ARDOUR REVIEW SERIES

Indeed, the middle section of the book, a series of twenty-nine numbered “napes,” provides a suggestive term for the poetics Brossard has developed over the last fifty years.

ARDOUR REVIEW FULL

The book is full of phrases that expose the joint between object and idea: following Brossard, we find ourselves here in the “foliage of words,” there in a “pit of words” (15), nowhere just in words. The emphasis Brossard has long placed on one’s material life in language makes ardour, which burns in the mind and in the body, seem natural, even perhaps essential in her lexicon. With her latest book of poems, Nicole Brossard enters into the history of this word. These are the tales of earnest young men (and, of course, of Nabokov).
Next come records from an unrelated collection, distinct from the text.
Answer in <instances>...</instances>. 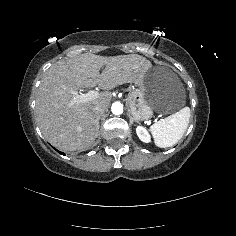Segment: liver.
<instances>
[{"mask_svg": "<svg viewBox=\"0 0 236 236\" xmlns=\"http://www.w3.org/2000/svg\"><path fill=\"white\" fill-rule=\"evenodd\" d=\"M151 67L138 54L104 57L84 53L58 61L44 73L38 88L36 122L44 138L64 152L87 149L97 133L94 106L107 109L112 98L109 90L125 83L140 84ZM95 86L105 91L91 101L74 102L71 90Z\"/></svg>", "mask_w": 236, "mask_h": 236, "instance_id": "obj_1", "label": "liver"}]
</instances>
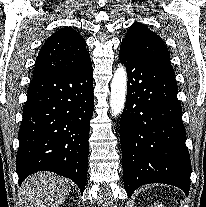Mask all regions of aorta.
Instances as JSON below:
<instances>
[{"label": "aorta", "mask_w": 206, "mask_h": 207, "mask_svg": "<svg viewBox=\"0 0 206 207\" xmlns=\"http://www.w3.org/2000/svg\"><path fill=\"white\" fill-rule=\"evenodd\" d=\"M127 91V74L123 66H119L111 82L110 108L112 116H118L124 108Z\"/></svg>", "instance_id": "762f6f07"}]
</instances>
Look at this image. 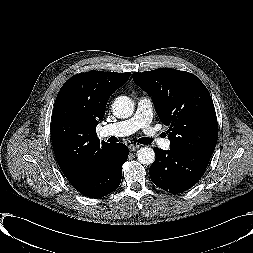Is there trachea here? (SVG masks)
I'll return each mask as SVG.
<instances>
[{
  "label": "trachea",
  "instance_id": "1",
  "mask_svg": "<svg viewBox=\"0 0 253 253\" xmlns=\"http://www.w3.org/2000/svg\"><path fill=\"white\" fill-rule=\"evenodd\" d=\"M137 142L140 143V144H149V143H151V141L146 137L138 139Z\"/></svg>",
  "mask_w": 253,
  "mask_h": 253
}]
</instances>
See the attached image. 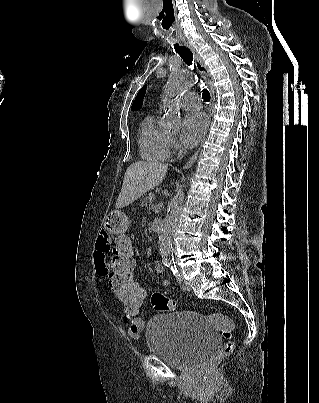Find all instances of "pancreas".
<instances>
[{
    "mask_svg": "<svg viewBox=\"0 0 319 403\" xmlns=\"http://www.w3.org/2000/svg\"><path fill=\"white\" fill-rule=\"evenodd\" d=\"M155 199V194L154 193H149L143 197L142 205L144 207H149L152 205L153 200Z\"/></svg>",
    "mask_w": 319,
    "mask_h": 403,
    "instance_id": "pancreas-1",
    "label": "pancreas"
}]
</instances>
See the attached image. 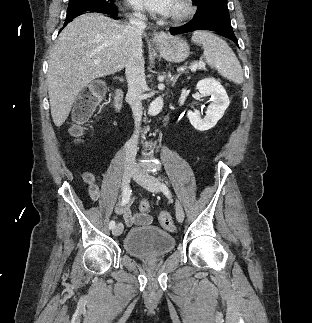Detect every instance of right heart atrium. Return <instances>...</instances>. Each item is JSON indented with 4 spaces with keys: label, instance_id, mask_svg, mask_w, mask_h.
I'll use <instances>...</instances> for the list:
<instances>
[{
    "label": "right heart atrium",
    "instance_id": "d8ad5b80",
    "mask_svg": "<svg viewBox=\"0 0 312 323\" xmlns=\"http://www.w3.org/2000/svg\"><path fill=\"white\" fill-rule=\"evenodd\" d=\"M147 10H136L135 12H134V15L136 16V17H147Z\"/></svg>",
    "mask_w": 312,
    "mask_h": 323
}]
</instances>
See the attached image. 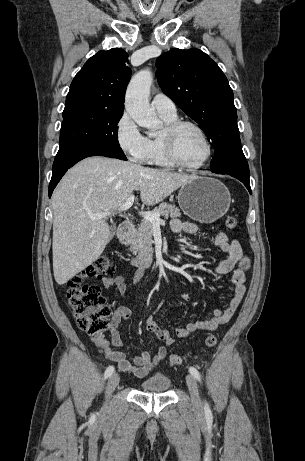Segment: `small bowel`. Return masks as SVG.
Returning <instances> with one entry per match:
<instances>
[{
	"label": "small bowel",
	"instance_id": "small-bowel-1",
	"mask_svg": "<svg viewBox=\"0 0 305 461\" xmlns=\"http://www.w3.org/2000/svg\"><path fill=\"white\" fill-rule=\"evenodd\" d=\"M171 229L176 234H195L198 230L196 224L179 219L172 220ZM215 245L222 252L226 253L227 257L214 267L213 273L215 275L231 274L230 282L233 287V294L229 298L226 308L212 311L205 319L190 320L184 328H176L175 335L178 338L187 337L190 333L195 331L208 332L216 330L219 326L227 323L231 319L244 297L246 291L245 273L250 267V260L244 255L239 241L235 239L230 240L225 233L217 234L215 237ZM141 275L142 273L138 271L135 274V281H138ZM102 285L106 289L115 287L120 295H124L127 289L125 280L122 276L103 278ZM184 298L188 299V296L184 295ZM163 305L164 301H161L157 305L155 312L146 319L147 330L156 335L163 343L153 357H151L150 353L147 351L134 357H127L123 352L112 349V347H121L123 345V336L119 331V326L131 316V310L127 306H119L114 311L108 327L109 336L100 334L95 337L96 345L103 350L110 361L117 365L119 370L132 373L138 378H146L157 365L165 359L167 347L171 346L175 340L174 337H172L167 330L161 328L156 321L155 315L160 311Z\"/></svg>",
	"mask_w": 305,
	"mask_h": 461
}]
</instances>
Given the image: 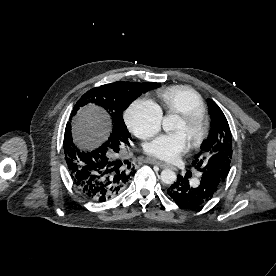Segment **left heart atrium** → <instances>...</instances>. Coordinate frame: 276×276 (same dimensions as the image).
I'll return each instance as SVG.
<instances>
[{"instance_id": "39dd6f15", "label": "left heart atrium", "mask_w": 276, "mask_h": 276, "mask_svg": "<svg viewBox=\"0 0 276 276\" xmlns=\"http://www.w3.org/2000/svg\"><path fill=\"white\" fill-rule=\"evenodd\" d=\"M188 149L186 137L179 132L162 135L145 146L146 154L164 161L177 160Z\"/></svg>"}]
</instances>
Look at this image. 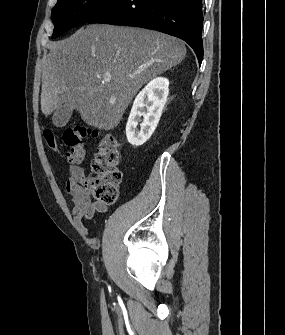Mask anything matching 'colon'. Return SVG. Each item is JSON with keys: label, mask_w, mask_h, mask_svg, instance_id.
Here are the masks:
<instances>
[{"label": "colon", "mask_w": 285, "mask_h": 335, "mask_svg": "<svg viewBox=\"0 0 285 335\" xmlns=\"http://www.w3.org/2000/svg\"><path fill=\"white\" fill-rule=\"evenodd\" d=\"M48 147L59 151L56 135L52 130L43 132ZM92 136L99 140L97 151L91 163L94 175L90 178V187L96 201L111 205L115 203L122 182V173L118 168L120 161V145L117 139L100 131L83 125H75L65 130L63 141L69 147L65 154L70 165H80L85 157L84 140Z\"/></svg>", "instance_id": "obj_1"}]
</instances>
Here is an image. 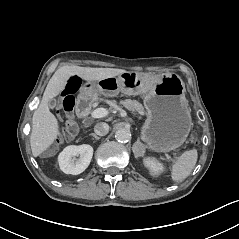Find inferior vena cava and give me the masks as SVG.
I'll return each instance as SVG.
<instances>
[{"label": "inferior vena cava", "mask_w": 239, "mask_h": 239, "mask_svg": "<svg viewBox=\"0 0 239 239\" xmlns=\"http://www.w3.org/2000/svg\"><path fill=\"white\" fill-rule=\"evenodd\" d=\"M94 131L99 136H104L109 132V125L105 122L97 123L94 127Z\"/></svg>", "instance_id": "1"}]
</instances>
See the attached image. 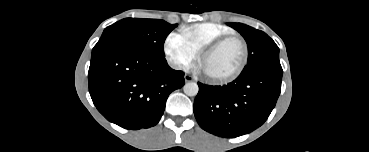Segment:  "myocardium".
Returning a JSON list of instances; mask_svg holds the SVG:
<instances>
[{"mask_svg": "<svg viewBox=\"0 0 369 152\" xmlns=\"http://www.w3.org/2000/svg\"><path fill=\"white\" fill-rule=\"evenodd\" d=\"M229 41H238L241 44L242 49H243L242 61L235 71H233L232 73L226 76L212 77V76H208L205 74L206 78L214 84H224V83H228V82L235 80L237 77L241 75V73L244 71L248 63V60H249L248 45L241 36L234 35V34L220 37L214 40L213 42H211L210 44H208L207 46H205L199 53V62L201 63V61L203 60L205 56L219 49L221 46H223Z\"/></svg>", "mask_w": 369, "mask_h": 152, "instance_id": "myocardium-1", "label": "myocardium"}]
</instances>
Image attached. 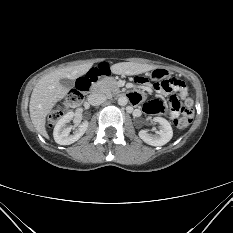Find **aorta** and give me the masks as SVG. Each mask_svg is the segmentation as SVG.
I'll return each mask as SVG.
<instances>
[{
  "label": "aorta",
  "instance_id": "obj_1",
  "mask_svg": "<svg viewBox=\"0 0 233 233\" xmlns=\"http://www.w3.org/2000/svg\"><path fill=\"white\" fill-rule=\"evenodd\" d=\"M128 103V98L126 96H121L118 98V104L120 106H125Z\"/></svg>",
  "mask_w": 233,
  "mask_h": 233
}]
</instances>
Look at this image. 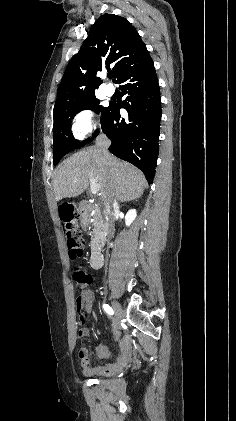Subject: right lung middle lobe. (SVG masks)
Instances as JSON below:
<instances>
[{
  "label": "right lung middle lobe",
  "mask_w": 236,
  "mask_h": 421,
  "mask_svg": "<svg viewBox=\"0 0 236 421\" xmlns=\"http://www.w3.org/2000/svg\"><path fill=\"white\" fill-rule=\"evenodd\" d=\"M90 109L96 113H101V121L108 110V107L99 105V99L93 96L77 99L63 104L53 111V140H54V165L61 158L75 148H80L86 141L79 143L73 138L71 132V120L78 111ZM97 131V130H96Z\"/></svg>",
  "instance_id": "dd1d6c3e"
}]
</instances>
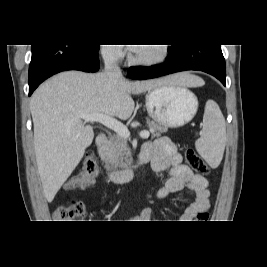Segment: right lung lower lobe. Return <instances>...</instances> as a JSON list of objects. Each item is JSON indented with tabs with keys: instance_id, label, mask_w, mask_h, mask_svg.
<instances>
[{
	"instance_id": "98d812e1",
	"label": "right lung lower lobe",
	"mask_w": 267,
	"mask_h": 267,
	"mask_svg": "<svg viewBox=\"0 0 267 267\" xmlns=\"http://www.w3.org/2000/svg\"><path fill=\"white\" fill-rule=\"evenodd\" d=\"M98 49L91 45H32L29 67V96L44 80L65 70L96 72Z\"/></svg>"
}]
</instances>
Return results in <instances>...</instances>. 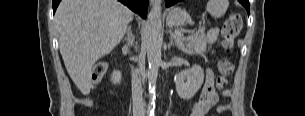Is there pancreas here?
Masks as SVG:
<instances>
[{"label":"pancreas","mask_w":305,"mask_h":116,"mask_svg":"<svg viewBox=\"0 0 305 116\" xmlns=\"http://www.w3.org/2000/svg\"><path fill=\"white\" fill-rule=\"evenodd\" d=\"M180 41H184V38H180ZM211 40L205 35L204 32L195 35L190 40H188V43L185 45H180L182 50L188 54V55H204L207 43H209Z\"/></svg>","instance_id":"cf45deb5"}]
</instances>
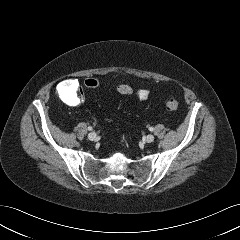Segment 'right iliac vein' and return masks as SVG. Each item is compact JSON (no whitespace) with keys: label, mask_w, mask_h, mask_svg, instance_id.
<instances>
[{"label":"right iliac vein","mask_w":240,"mask_h":240,"mask_svg":"<svg viewBox=\"0 0 240 240\" xmlns=\"http://www.w3.org/2000/svg\"><path fill=\"white\" fill-rule=\"evenodd\" d=\"M96 138H97V135H96L95 132H91V133L88 134V139L90 141H94Z\"/></svg>","instance_id":"1"}]
</instances>
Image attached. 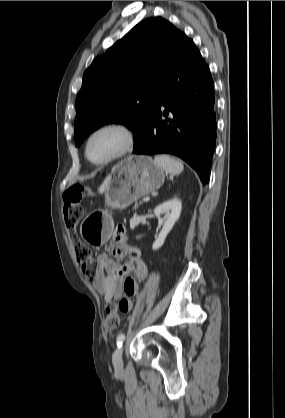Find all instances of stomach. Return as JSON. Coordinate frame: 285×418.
<instances>
[{"mask_svg": "<svg viewBox=\"0 0 285 418\" xmlns=\"http://www.w3.org/2000/svg\"><path fill=\"white\" fill-rule=\"evenodd\" d=\"M164 180V170L151 157L128 156L112 169L105 204L112 209H125L139 198L160 188ZM113 227L114 221L109 211L99 209L83 220L80 233L88 244L101 246L110 239Z\"/></svg>", "mask_w": 285, "mask_h": 418, "instance_id": "0dacf381", "label": "stomach"}]
</instances>
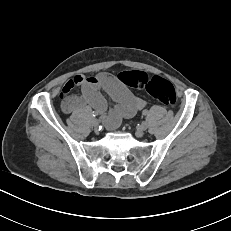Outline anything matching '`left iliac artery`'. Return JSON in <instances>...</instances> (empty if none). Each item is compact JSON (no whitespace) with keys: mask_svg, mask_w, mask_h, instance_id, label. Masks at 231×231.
Wrapping results in <instances>:
<instances>
[{"mask_svg":"<svg viewBox=\"0 0 231 231\" xmlns=\"http://www.w3.org/2000/svg\"><path fill=\"white\" fill-rule=\"evenodd\" d=\"M147 114H148V110H144L143 115H147Z\"/></svg>","mask_w":231,"mask_h":231,"instance_id":"44dca946","label":"left iliac artery"}]
</instances>
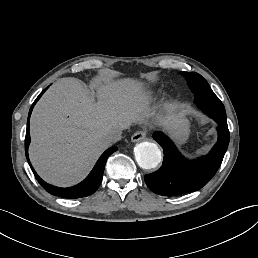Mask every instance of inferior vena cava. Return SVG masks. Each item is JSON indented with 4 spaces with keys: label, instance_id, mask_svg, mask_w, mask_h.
<instances>
[{
    "label": "inferior vena cava",
    "instance_id": "obj_1",
    "mask_svg": "<svg viewBox=\"0 0 258 258\" xmlns=\"http://www.w3.org/2000/svg\"><path fill=\"white\" fill-rule=\"evenodd\" d=\"M121 130L112 129L107 133V140L110 142H117L121 139Z\"/></svg>",
    "mask_w": 258,
    "mask_h": 258
}]
</instances>
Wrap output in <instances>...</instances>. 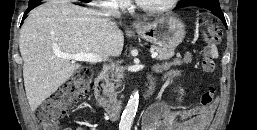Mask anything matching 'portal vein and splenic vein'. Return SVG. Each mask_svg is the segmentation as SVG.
I'll return each instance as SVG.
<instances>
[{
    "instance_id": "1",
    "label": "portal vein and splenic vein",
    "mask_w": 257,
    "mask_h": 130,
    "mask_svg": "<svg viewBox=\"0 0 257 130\" xmlns=\"http://www.w3.org/2000/svg\"><path fill=\"white\" fill-rule=\"evenodd\" d=\"M56 56L60 58L68 59V60L85 61L90 63H97L102 61V58L100 56L93 53H85V54L56 53ZM157 56H158V53L153 51L151 57L156 58Z\"/></svg>"
}]
</instances>
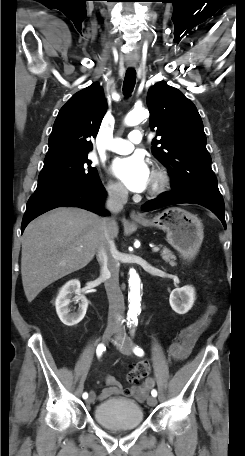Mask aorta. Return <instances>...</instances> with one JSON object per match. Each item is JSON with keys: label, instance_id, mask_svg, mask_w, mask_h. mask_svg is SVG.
<instances>
[{"label": "aorta", "instance_id": "1", "mask_svg": "<svg viewBox=\"0 0 245 456\" xmlns=\"http://www.w3.org/2000/svg\"><path fill=\"white\" fill-rule=\"evenodd\" d=\"M149 113L144 108L132 110L125 117V124L135 126L148 117ZM129 288L128 293L129 310L128 317H135L141 311V296H140V278L134 269L129 272Z\"/></svg>", "mask_w": 245, "mask_h": 456}]
</instances>
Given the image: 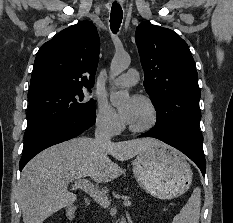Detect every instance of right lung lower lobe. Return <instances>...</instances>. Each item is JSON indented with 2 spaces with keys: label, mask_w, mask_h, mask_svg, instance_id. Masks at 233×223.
I'll return each instance as SVG.
<instances>
[{
  "label": "right lung lower lobe",
  "mask_w": 233,
  "mask_h": 223,
  "mask_svg": "<svg viewBox=\"0 0 233 223\" xmlns=\"http://www.w3.org/2000/svg\"><path fill=\"white\" fill-rule=\"evenodd\" d=\"M96 111H84L54 123L25 138L19 168L23 167L42 150L78 136L95 124Z\"/></svg>",
  "instance_id": "obj_1"
}]
</instances>
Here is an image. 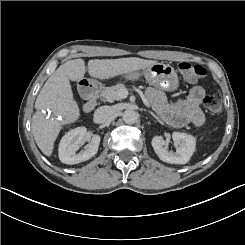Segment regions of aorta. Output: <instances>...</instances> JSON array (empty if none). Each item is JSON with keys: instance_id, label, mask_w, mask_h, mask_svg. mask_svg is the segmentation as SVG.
<instances>
[{"instance_id": "obj_1", "label": "aorta", "mask_w": 245, "mask_h": 245, "mask_svg": "<svg viewBox=\"0 0 245 245\" xmlns=\"http://www.w3.org/2000/svg\"><path fill=\"white\" fill-rule=\"evenodd\" d=\"M122 118L125 123L134 124L138 119V115L133 110H126L123 112Z\"/></svg>"}]
</instances>
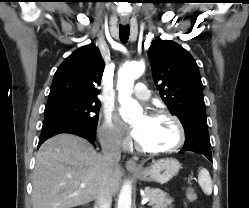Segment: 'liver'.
Returning <instances> with one entry per match:
<instances>
[{
  "instance_id": "liver-1",
  "label": "liver",
  "mask_w": 249,
  "mask_h": 208,
  "mask_svg": "<svg viewBox=\"0 0 249 208\" xmlns=\"http://www.w3.org/2000/svg\"><path fill=\"white\" fill-rule=\"evenodd\" d=\"M122 177L118 165L106 183L102 155L84 138L62 133L36 153L32 181L33 208H72L96 200L102 189L115 195ZM85 184L84 188L80 184Z\"/></svg>"
}]
</instances>
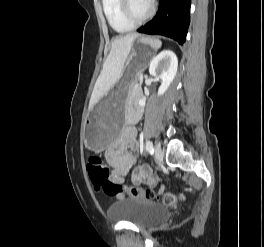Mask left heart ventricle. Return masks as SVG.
Instances as JSON below:
<instances>
[{"mask_svg":"<svg viewBox=\"0 0 264 247\" xmlns=\"http://www.w3.org/2000/svg\"><path fill=\"white\" fill-rule=\"evenodd\" d=\"M131 10L137 17H141L147 13L150 2L147 0H130Z\"/></svg>","mask_w":264,"mask_h":247,"instance_id":"left-heart-ventricle-1","label":"left heart ventricle"}]
</instances>
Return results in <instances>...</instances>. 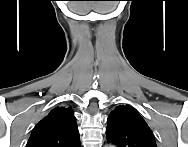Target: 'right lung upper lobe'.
Instances as JSON below:
<instances>
[{
  "instance_id": "obj_1",
  "label": "right lung upper lobe",
  "mask_w": 188,
  "mask_h": 147,
  "mask_svg": "<svg viewBox=\"0 0 188 147\" xmlns=\"http://www.w3.org/2000/svg\"><path fill=\"white\" fill-rule=\"evenodd\" d=\"M27 147H80L74 112L56 107L35 126Z\"/></svg>"
}]
</instances>
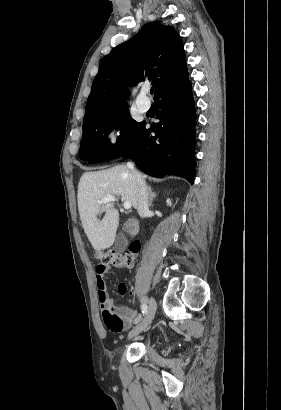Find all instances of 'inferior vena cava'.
Returning a JSON list of instances; mask_svg holds the SVG:
<instances>
[{"mask_svg": "<svg viewBox=\"0 0 281 410\" xmlns=\"http://www.w3.org/2000/svg\"><path fill=\"white\" fill-rule=\"evenodd\" d=\"M127 167L132 173L137 190V211L141 218H144L149 211L148 191L143 176L134 168L133 163L128 162Z\"/></svg>", "mask_w": 281, "mask_h": 410, "instance_id": "602c4592", "label": "inferior vena cava"}]
</instances>
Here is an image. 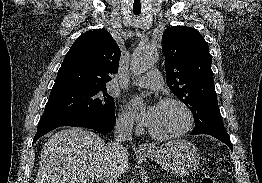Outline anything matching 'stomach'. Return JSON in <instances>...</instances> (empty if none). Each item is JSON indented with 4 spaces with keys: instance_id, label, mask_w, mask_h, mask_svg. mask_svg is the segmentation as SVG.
<instances>
[{
    "instance_id": "obj_1",
    "label": "stomach",
    "mask_w": 262,
    "mask_h": 183,
    "mask_svg": "<svg viewBox=\"0 0 262 183\" xmlns=\"http://www.w3.org/2000/svg\"><path fill=\"white\" fill-rule=\"evenodd\" d=\"M162 168L177 176L193 173L200 162L197 148L186 140H172L143 153Z\"/></svg>"
}]
</instances>
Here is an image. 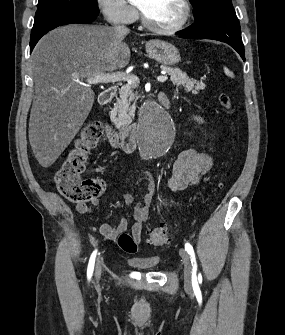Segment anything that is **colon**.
<instances>
[{
  "instance_id": "5ec220e1",
  "label": "colon",
  "mask_w": 285,
  "mask_h": 335,
  "mask_svg": "<svg viewBox=\"0 0 285 335\" xmlns=\"http://www.w3.org/2000/svg\"><path fill=\"white\" fill-rule=\"evenodd\" d=\"M218 100L225 109L231 108L230 97L221 93ZM103 127L99 122H91L80 131L74 147L66 159L54 173V182L60 193L77 204H86L103 191L105 184L99 178H86L83 173L86 168L88 155L99 143ZM220 188L223 187L221 184ZM170 233L165 227H156L147 232L148 242L154 246H163L170 240ZM117 244L126 253H136L138 242L132 234L123 232L117 237Z\"/></svg>"
}]
</instances>
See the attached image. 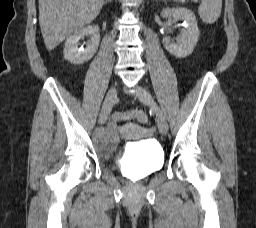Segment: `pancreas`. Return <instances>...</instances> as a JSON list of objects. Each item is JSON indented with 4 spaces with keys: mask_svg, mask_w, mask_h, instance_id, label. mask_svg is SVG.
Instances as JSON below:
<instances>
[{
    "mask_svg": "<svg viewBox=\"0 0 256 228\" xmlns=\"http://www.w3.org/2000/svg\"><path fill=\"white\" fill-rule=\"evenodd\" d=\"M175 1H178V2H181V3H185L187 0H175Z\"/></svg>",
    "mask_w": 256,
    "mask_h": 228,
    "instance_id": "obj_1",
    "label": "pancreas"
}]
</instances>
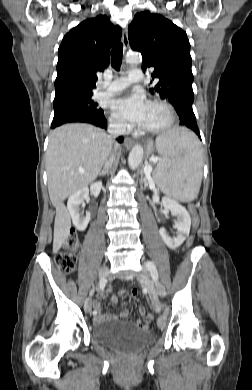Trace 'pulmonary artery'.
I'll use <instances>...</instances> for the list:
<instances>
[{
	"label": "pulmonary artery",
	"instance_id": "pulmonary-artery-1",
	"mask_svg": "<svg viewBox=\"0 0 252 390\" xmlns=\"http://www.w3.org/2000/svg\"><path fill=\"white\" fill-rule=\"evenodd\" d=\"M143 78V72L140 69H133L130 72H128L127 76L117 78L115 81H113L106 90L100 91L98 95L103 96H110L114 95L127 86H129L132 83L140 82Z\"/></svg>",
	"mask_w": 252,
	"mask_h": 390
}]
</instances>
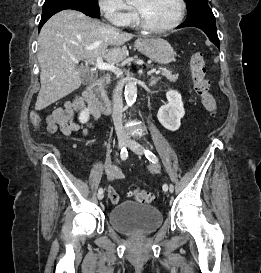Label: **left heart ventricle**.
Returning a JSON list of instances; mask_svg holds the SVG:
<instances>
[{
    "label": "left heart ventricle",
    "instance_id": "b2bd125f",
    "mask_svg": "<svg viewBox=\"0 0 261 273\" xmlns=\"http://www.w3.org/2000/svg\"><path fill=\"white\" fill-rule=\"evenodd\" d=\"M134 7L141 10L147 21L154 27L172 24L180 11L177 0H136Z\"/></svg>",
    "mask_w": 261,
    "mask_h": 273
}]
</instances>
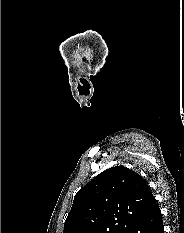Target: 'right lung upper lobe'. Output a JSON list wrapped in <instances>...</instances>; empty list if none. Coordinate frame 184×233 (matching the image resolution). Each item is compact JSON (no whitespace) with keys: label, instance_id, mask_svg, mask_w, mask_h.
I'll return each mask as SVG.
<instances>
[{"label":"right lung upper lobe","instance_id":"cb5924a9","mask_svg":"<svg viewBox=\"0 0 184 233\" xmlns=\"http://www.w3.org/2000/svg\"><path fill=\"white\" fill-rule=\"evenodd\" d=\"M155 205L138 173L123 166L111 167L77 192L63 233H126Z\"/></svg>","mask_w":184,"mask_h":233}]
</instances>
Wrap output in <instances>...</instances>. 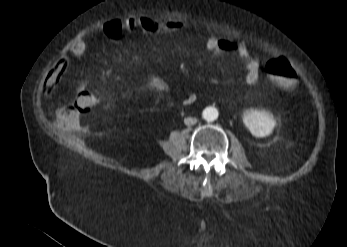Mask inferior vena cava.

A budding philosopher applies himself with ardour to his studies godly ardour brings a congregation to prayerful reflection a defeat in battle cools a would-be soldier’s military ardour but only the end of the summer cools the ardour of teen lovers. When I read for “ardour” online, the books at the top of the list my search returns are religious, moral, martial. In these stories a girlish face turns upward to receive a kiss it is the kiss that is imposed with ardour, the girl’s lover who is ardent. When I think of reading it, I recall English novels. It’s a word I rarely use or hear spoken in conversation. Ardour: the flame of desire a spiritual, sexual, or physical burning a passion that the OED tells us now connotes only “generous or noble impulses” though once it could speak of evil.